*WHAT IS EXPECTED*
Search the records for the string "encore" and copy every line where it turns up.

*EXERCISE DATA*
######
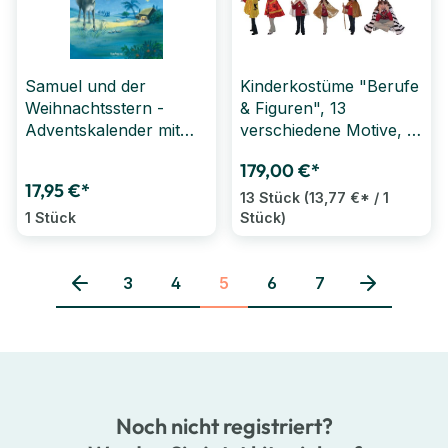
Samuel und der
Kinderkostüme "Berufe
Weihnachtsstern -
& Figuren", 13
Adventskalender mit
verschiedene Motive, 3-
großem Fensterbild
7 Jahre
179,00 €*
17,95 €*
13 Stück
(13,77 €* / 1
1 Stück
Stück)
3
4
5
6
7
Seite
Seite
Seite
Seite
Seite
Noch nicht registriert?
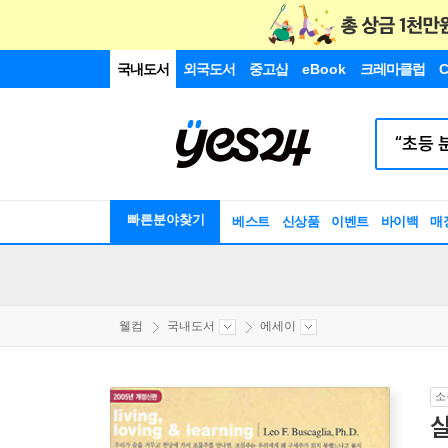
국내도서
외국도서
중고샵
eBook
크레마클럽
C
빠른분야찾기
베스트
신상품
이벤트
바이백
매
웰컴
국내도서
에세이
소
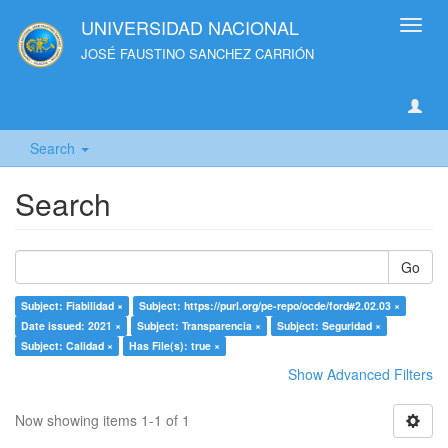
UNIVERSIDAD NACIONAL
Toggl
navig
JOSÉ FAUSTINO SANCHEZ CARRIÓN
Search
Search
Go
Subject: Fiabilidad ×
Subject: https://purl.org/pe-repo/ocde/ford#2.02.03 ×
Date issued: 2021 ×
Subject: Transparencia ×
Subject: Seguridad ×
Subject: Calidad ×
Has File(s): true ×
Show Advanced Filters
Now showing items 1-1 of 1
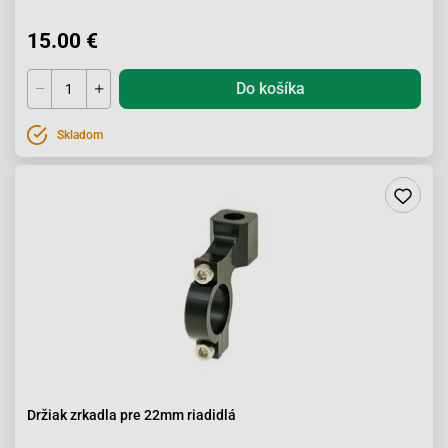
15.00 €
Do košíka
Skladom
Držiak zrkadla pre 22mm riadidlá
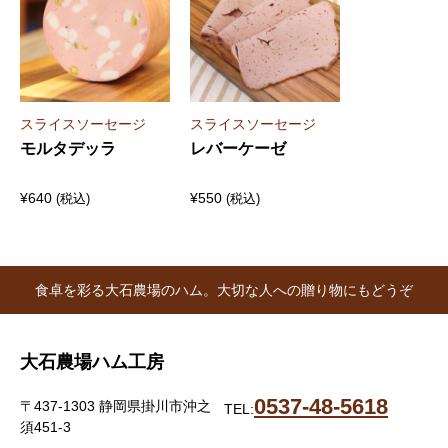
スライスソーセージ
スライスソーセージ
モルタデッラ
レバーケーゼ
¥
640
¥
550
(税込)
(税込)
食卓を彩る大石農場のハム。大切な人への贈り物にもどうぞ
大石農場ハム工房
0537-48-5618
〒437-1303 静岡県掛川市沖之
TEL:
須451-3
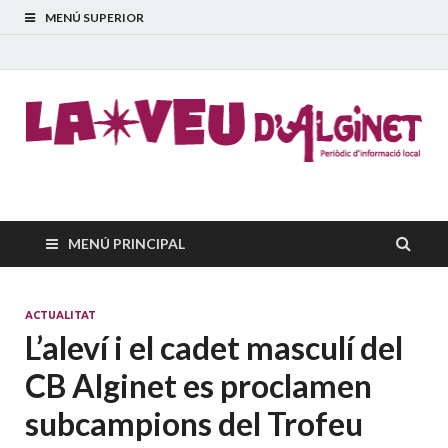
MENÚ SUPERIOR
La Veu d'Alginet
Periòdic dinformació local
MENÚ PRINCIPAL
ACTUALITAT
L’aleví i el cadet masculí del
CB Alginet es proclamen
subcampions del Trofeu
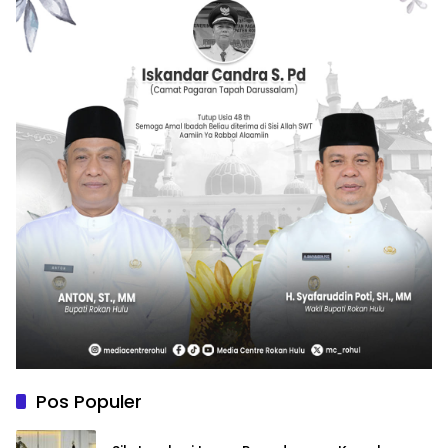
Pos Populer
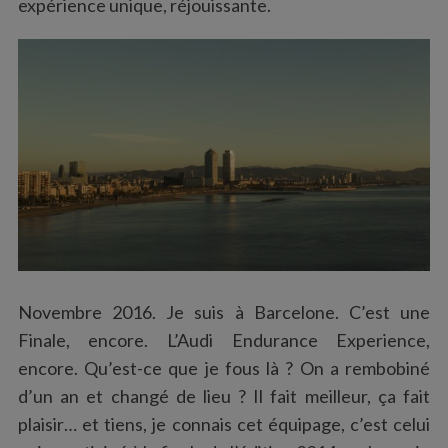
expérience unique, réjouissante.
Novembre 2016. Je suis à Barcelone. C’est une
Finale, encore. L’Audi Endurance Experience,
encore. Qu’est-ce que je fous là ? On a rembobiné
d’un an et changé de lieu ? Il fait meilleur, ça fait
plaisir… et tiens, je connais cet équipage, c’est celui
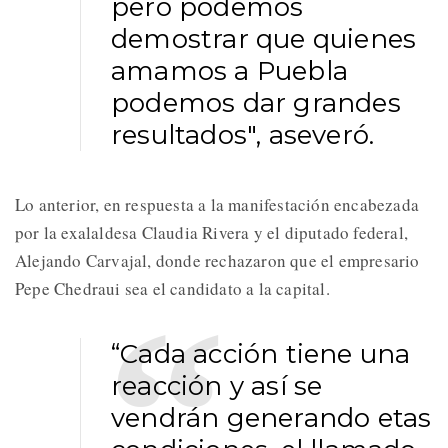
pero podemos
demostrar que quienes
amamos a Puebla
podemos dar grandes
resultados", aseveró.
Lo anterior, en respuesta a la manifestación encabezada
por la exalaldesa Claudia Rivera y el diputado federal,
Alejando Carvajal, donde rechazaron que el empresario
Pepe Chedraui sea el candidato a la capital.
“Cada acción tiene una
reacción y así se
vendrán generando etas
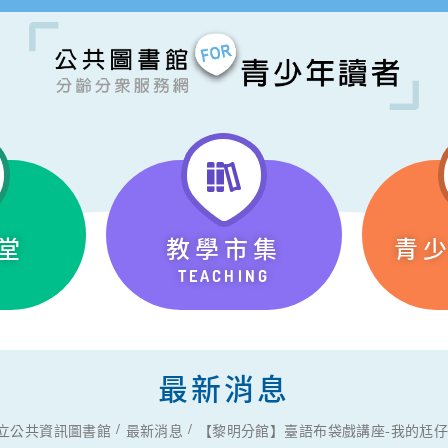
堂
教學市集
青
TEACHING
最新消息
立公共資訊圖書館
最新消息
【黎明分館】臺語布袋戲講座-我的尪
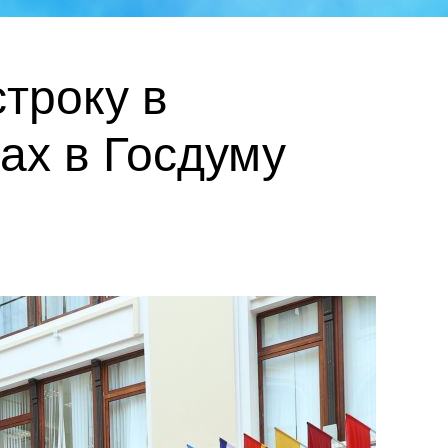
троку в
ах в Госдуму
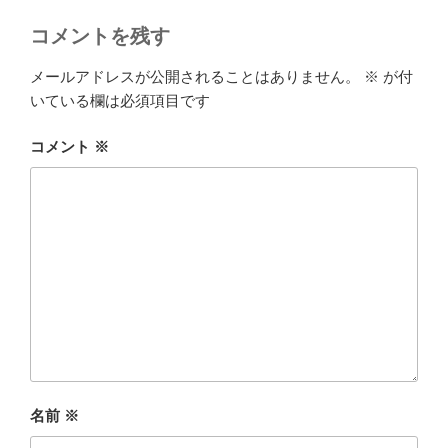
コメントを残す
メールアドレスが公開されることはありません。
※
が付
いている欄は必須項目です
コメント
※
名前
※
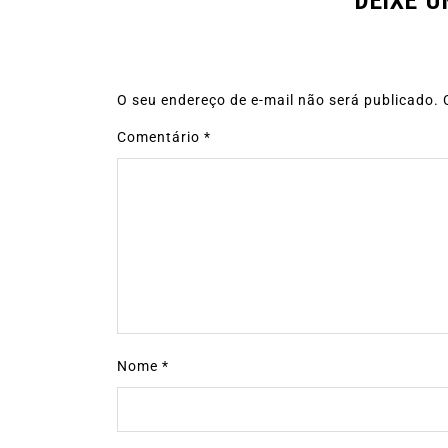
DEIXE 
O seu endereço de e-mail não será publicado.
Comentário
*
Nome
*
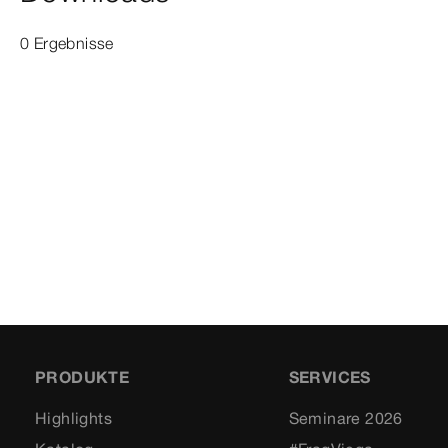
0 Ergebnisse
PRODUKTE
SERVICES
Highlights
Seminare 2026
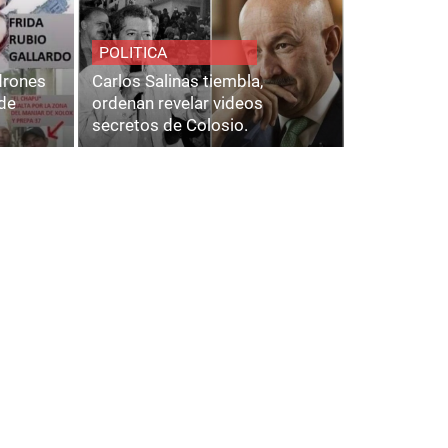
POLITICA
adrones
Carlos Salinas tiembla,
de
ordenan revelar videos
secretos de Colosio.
######
*ANSWER SECTION*
Finale, encore. L’Audi Endurance Experience,
encore. Qu’est-ce que je fous là ? On a rembobiné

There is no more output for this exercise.